Artificial neural nets might form one small component of the AIs of the coming years and they will always be useful research tools but they are not the be-all and end-all of AI.
> Author Pamela McCorduck writes: "It's part of the history of the field of artificial intelligence that every time somebody figured out how to make a computer do something—play good checkers, solve simple but relatively informal problems—there was a chorus of critics to say, 'that's not thinking'." AIS researcher Rodney Brooks complains: "Every time we figure out a piece of it, it stops being magical; we say, 'Oh, that's just a computation.'"
It's just a problem of managing expectations. The language we use doesn't help either - the term artifical intelligence somehow implies a system that resembles the way humans think. We don't have anything remotely like this. We don't have a faint idea of how to get started on it either.
The machine learning and reinforcement learning techniques that we have are useful in many applications. You shouldn't expect general AI / singularity out of them any time soon and that's fine.
Not expecting singularity but for Moore's law to work in a suitable direction, we may have to take a step back and see if commercialization is holding back the development of an even smarter, better, more human AI.
It doesn't help when laypersons see anatomical terms like neural network and get the image of a computer replicating a human neuron. In fact its merely a fancy for loop. The same results can be achieved with a few nested for loops though not as efficient).
AI at the moment is a term flung around too much. There are some faux AI tools out there to cash in on the trend. Others can be simple implementations of predictive analysis with AI label slapped on the side for grandeur.

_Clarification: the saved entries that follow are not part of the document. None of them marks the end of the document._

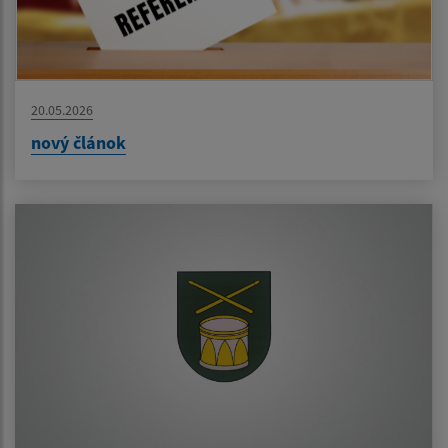
20.05.2026
nový článok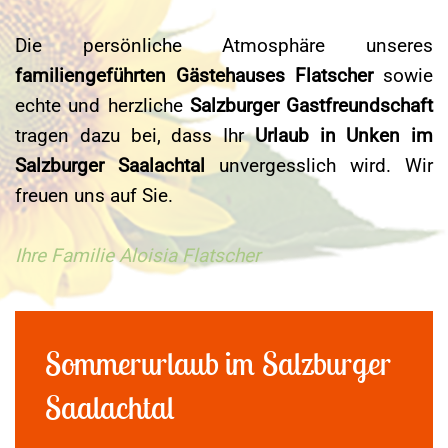
Die persönliche Atmosphäre unseres
familiengeführten Gästehauses Flatscher
sowie
echte und herzliche
Salzburger Gastfreundschaft
tragen dazu bei, dass Ihr
Urlaub in Unken im
Salzburger Saalachtal
unvergesslich wird. Wir
freuen uns auf Sie.
Ihre Familie Aloisia Flatscher
Sommerurlaub im Salzburger
Saalachtal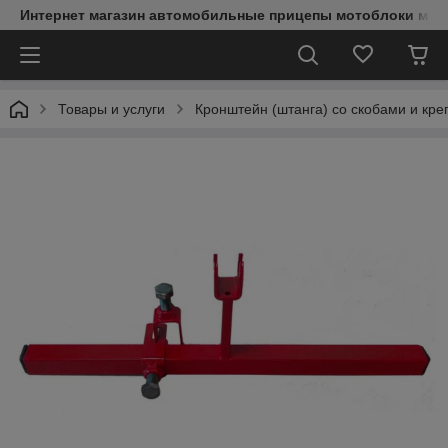
Интернет магазин автомобильные прицепы мотоблоки мин
Товары и услуги
Кронштейн (штанга) со скобами и кре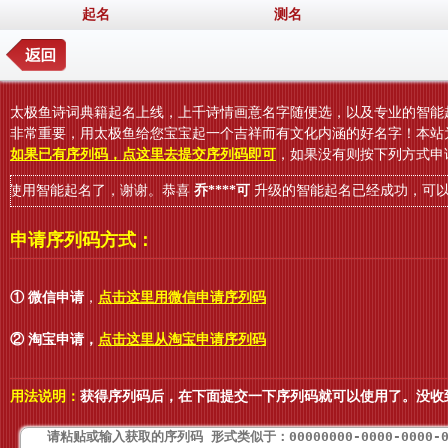
起名
测名
太极鱼诗词典籍起名上线，上千诗情画意名字随便选，以及专业的智能
非常重要，用太极鱼给您宝宝起一个吉祥而有文化内涵的好名字！本站
如果已有序列码，点这里去提交序列码即可
，如果没有则按下列方式申
用智能起名了，谢谢。恭喜
乔****可
升级的智能起名已经成功，可以无限
申请序列码方式：
① 微信申请
，
点击这里用微信申请序列码
② 淘宝申请
，
点击这里从淘宝申请序列码
用法说明：
获得序列码后，在下面提交一下序列码就可以使用了。没收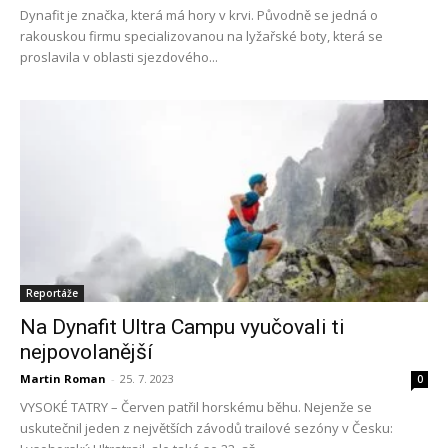
Dynafit je značka, která má hory v krvi. Původně se jedná o
rakouskou firmu specializovanou na lyžařské boty, která se
proslavila v oblasti sjezdového...
Reportáže
Na Dynafit Ultra Campu vyučovali ti
nejpovolanější
Martin Roman
-
25. 7. 2023
0
VYSOKÉ TATRY – Červen patřil horskému běhu. Nejenže se
uskutečnil jeden z největších závodů trailové sezóny v Česku: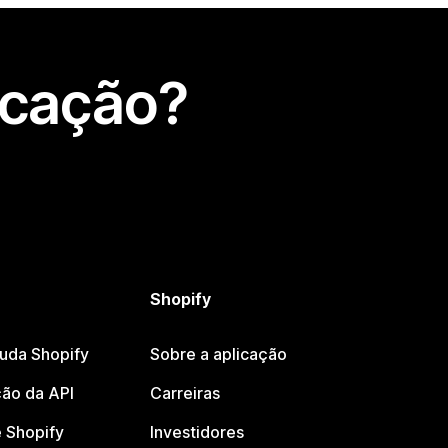
icação?
Shopify
juda Shopify
Sobre a aplicação
ão da API
Carreiras
 Shopify
Investidores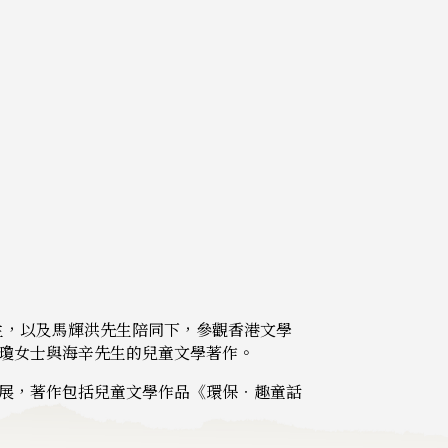
生，以及馬輝洪先生陪同下，參觀香港文學
瓊女士與海辛先生的兒童文學著作。
展，著作包括兒童文學作品《環保‧趣童話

Like another poster said, its about managing expectations.
- As Papers without Code website presented: many algorithms in papers are manually super-optimized to perform state-of-the-art on benchmarks
- Much of ML work outside of top academia and FAANG lacks rigour or doesn't compare results with "dumb" baselines.
- Many companies (e.g. Google, FB) have not devised a proper recourse procedure for mistakes their "AI" policing bots make (and WILL always make).
However:
- Weren't it for commercialization of ML, we would not have ML accelerators of some sort in almost all modern hardware.